The second thing that I look at is what is it being compared with? I think there’s a lot of context that goes into that, because one of the unfortunate realities of our clinical trials in myeloma is that we don’t know how to sequence therapies. We don’t know, amongst all the options that we have, what is the best to use? I’ll give you an example. When patients relapse—let’s say they got VRd (bortezomib/lenalidomide/dexamethasone), and they relapse—we have so many different trials of three versus two drugs that have shown that three drugs are better for the end point being studied. But we have zero trials that compare different three-drug regimens at first relapse. It sort of does put us in a fix where we have all of these different options. I don’t personally get excited if I see long-term follow-up of three versus two or if I see a new three versus two design for first relapse.

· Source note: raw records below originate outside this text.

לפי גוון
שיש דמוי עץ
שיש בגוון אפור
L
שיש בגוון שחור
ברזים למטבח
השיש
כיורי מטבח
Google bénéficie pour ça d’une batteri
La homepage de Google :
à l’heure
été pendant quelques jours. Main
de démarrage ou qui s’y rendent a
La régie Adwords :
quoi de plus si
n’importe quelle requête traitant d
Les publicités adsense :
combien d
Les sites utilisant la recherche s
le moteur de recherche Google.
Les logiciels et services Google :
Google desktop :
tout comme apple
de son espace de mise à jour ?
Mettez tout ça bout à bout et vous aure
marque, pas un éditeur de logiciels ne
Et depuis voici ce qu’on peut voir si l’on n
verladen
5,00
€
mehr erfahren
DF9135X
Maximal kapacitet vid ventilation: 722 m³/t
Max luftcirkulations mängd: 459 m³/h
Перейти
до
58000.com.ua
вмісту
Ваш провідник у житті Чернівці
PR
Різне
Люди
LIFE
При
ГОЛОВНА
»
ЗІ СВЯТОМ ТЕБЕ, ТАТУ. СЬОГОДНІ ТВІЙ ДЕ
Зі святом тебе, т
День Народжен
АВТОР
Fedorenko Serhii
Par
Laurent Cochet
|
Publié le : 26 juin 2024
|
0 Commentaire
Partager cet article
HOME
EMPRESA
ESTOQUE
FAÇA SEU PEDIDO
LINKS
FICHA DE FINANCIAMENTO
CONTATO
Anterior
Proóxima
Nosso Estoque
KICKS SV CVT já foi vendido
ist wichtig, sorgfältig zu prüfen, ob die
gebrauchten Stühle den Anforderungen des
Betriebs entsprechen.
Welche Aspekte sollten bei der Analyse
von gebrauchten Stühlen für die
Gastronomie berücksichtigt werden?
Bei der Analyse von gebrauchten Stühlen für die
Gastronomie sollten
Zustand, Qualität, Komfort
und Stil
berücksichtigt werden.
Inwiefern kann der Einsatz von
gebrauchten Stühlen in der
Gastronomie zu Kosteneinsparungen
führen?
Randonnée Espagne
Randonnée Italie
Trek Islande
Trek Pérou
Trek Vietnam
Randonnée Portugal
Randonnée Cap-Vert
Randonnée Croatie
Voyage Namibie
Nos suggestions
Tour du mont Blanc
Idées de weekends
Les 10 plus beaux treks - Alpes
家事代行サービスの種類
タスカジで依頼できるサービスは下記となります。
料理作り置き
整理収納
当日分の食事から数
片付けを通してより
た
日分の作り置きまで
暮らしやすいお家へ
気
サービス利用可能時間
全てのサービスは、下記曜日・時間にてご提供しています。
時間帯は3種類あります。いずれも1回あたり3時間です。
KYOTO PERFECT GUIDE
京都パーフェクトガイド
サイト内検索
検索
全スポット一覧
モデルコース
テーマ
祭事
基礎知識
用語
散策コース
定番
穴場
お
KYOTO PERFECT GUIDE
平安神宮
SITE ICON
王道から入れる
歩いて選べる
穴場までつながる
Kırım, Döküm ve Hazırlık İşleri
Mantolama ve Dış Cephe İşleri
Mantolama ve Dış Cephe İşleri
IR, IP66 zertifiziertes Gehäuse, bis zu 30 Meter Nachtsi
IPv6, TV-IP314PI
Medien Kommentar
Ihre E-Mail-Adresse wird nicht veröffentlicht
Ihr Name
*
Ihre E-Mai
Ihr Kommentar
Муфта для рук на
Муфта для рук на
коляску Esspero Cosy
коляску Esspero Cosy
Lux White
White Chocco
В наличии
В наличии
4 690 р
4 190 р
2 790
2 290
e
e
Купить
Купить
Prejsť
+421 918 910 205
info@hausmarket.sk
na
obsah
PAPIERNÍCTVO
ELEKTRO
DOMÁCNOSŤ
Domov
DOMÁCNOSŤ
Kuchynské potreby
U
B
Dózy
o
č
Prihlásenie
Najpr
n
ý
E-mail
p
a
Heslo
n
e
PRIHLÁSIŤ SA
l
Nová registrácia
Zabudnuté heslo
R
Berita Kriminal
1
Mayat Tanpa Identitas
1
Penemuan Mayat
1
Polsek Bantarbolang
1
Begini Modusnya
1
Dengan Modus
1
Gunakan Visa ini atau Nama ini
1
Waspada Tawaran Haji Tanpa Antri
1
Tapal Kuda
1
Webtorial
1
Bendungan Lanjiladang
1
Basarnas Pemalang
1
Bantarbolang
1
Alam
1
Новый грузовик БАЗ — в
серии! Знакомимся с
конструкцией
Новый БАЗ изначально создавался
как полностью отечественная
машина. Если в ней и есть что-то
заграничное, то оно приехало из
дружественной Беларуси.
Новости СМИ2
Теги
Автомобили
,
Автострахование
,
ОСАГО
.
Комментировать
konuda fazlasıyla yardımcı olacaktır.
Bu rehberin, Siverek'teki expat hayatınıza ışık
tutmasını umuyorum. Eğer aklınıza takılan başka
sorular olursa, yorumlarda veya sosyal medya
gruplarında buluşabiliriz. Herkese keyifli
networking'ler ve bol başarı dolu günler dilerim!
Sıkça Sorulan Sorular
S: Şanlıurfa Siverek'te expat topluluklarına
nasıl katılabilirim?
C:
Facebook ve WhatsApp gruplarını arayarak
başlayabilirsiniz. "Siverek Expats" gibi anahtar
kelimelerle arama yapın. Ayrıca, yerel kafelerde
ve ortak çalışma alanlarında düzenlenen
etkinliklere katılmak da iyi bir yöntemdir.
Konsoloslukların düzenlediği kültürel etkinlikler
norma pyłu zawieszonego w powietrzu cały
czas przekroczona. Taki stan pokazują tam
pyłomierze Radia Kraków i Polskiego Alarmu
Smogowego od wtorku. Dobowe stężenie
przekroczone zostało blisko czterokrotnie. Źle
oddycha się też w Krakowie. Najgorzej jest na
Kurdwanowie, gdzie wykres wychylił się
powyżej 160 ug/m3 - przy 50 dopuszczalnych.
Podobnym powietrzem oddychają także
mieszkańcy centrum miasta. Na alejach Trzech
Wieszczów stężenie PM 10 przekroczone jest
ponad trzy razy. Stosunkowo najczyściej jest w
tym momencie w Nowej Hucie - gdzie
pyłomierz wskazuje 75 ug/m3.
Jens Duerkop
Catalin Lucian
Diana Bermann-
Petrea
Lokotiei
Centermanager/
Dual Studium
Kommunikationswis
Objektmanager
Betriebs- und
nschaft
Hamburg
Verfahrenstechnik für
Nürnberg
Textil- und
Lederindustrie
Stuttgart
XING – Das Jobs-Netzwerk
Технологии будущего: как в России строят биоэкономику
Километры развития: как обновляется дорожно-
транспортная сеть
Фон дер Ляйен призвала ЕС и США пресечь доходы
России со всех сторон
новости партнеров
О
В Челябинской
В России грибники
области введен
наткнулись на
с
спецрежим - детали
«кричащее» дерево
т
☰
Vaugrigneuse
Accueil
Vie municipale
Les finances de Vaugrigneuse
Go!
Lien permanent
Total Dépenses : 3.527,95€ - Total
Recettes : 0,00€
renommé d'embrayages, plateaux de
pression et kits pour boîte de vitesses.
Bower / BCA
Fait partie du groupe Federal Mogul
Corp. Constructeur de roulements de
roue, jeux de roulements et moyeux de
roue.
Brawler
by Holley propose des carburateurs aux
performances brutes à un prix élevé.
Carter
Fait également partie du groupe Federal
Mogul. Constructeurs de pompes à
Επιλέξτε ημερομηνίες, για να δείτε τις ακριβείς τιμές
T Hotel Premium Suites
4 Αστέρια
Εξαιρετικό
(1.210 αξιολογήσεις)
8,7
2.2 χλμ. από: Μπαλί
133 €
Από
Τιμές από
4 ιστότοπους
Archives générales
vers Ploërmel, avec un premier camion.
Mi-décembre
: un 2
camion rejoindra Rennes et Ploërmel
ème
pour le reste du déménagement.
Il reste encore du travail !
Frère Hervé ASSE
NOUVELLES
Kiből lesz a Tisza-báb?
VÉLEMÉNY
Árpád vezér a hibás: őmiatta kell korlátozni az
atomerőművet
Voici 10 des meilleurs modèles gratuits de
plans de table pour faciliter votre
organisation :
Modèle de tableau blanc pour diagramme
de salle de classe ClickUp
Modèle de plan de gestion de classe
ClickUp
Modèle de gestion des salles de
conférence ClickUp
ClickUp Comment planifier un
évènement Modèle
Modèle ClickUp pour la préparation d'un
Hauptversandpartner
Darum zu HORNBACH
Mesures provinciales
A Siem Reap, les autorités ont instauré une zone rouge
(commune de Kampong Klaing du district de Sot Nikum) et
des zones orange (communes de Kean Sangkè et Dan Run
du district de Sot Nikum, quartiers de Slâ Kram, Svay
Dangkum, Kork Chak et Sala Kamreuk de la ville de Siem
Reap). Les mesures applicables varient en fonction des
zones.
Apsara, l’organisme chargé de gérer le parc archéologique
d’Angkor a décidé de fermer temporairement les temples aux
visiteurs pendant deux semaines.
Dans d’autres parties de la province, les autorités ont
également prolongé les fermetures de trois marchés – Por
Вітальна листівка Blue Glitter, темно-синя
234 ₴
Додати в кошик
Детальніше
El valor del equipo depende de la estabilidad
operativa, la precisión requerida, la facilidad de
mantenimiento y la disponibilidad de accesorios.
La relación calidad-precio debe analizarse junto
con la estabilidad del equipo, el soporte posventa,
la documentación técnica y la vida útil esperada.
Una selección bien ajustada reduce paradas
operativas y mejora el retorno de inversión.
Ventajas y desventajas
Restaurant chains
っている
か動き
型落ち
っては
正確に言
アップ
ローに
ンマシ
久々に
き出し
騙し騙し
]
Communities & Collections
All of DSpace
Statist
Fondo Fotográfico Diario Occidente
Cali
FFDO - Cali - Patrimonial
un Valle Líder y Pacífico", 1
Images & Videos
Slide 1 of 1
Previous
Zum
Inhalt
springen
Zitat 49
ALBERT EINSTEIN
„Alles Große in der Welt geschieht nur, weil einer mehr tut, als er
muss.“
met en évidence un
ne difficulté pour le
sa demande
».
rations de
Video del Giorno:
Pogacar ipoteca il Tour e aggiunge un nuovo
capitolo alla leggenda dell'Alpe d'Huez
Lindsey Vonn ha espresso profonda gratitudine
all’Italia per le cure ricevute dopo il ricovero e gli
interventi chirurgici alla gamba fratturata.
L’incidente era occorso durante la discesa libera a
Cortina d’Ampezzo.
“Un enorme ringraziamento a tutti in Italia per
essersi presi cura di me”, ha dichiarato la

Obviously, what the control arm is, is very pertinent and very, very relevant. There are a lot of caveats that go into that, which we can spend a lot of time talking about. Then it is also very important to consider what the inclusion criteria are. Myeloma is a very heterogeneous disease. Sometimes the inclusion criteria will be in such a way that a certain disease biology will be excluded. Sometimes it’s not even written in the inclusion criteria, but just how the trial is designed disincentivizes people from putting certain patients on it. Looking at the patient characteristics of what sort of patients were enrolled and looking at the inclusion criteria on what patients they were intending to enroll are very important in helping us contextualize what the benefit is.

Then there are a few things that I feel like our field doesn’t emphasize enough, but post-protocol therapy is also particularly important and a topic that’s close to my heart. There is attrition in myeloma, and I do recognize that giving good treatments upfront is important and makes a difference. But there’s also a problem that in our clinical trials, when people do progress, they don’t get standard treatments—standard meaning what could have been given in the US, where the company’s trying to seek approval for it. This becomes particularly important when it comes to overall survival, because that’s very dependent on what sort of therapy is given. This is by no means an exhaustive list of the things that I look at, but they’re definitely some starting points, and we can sort of go on about this for a long time.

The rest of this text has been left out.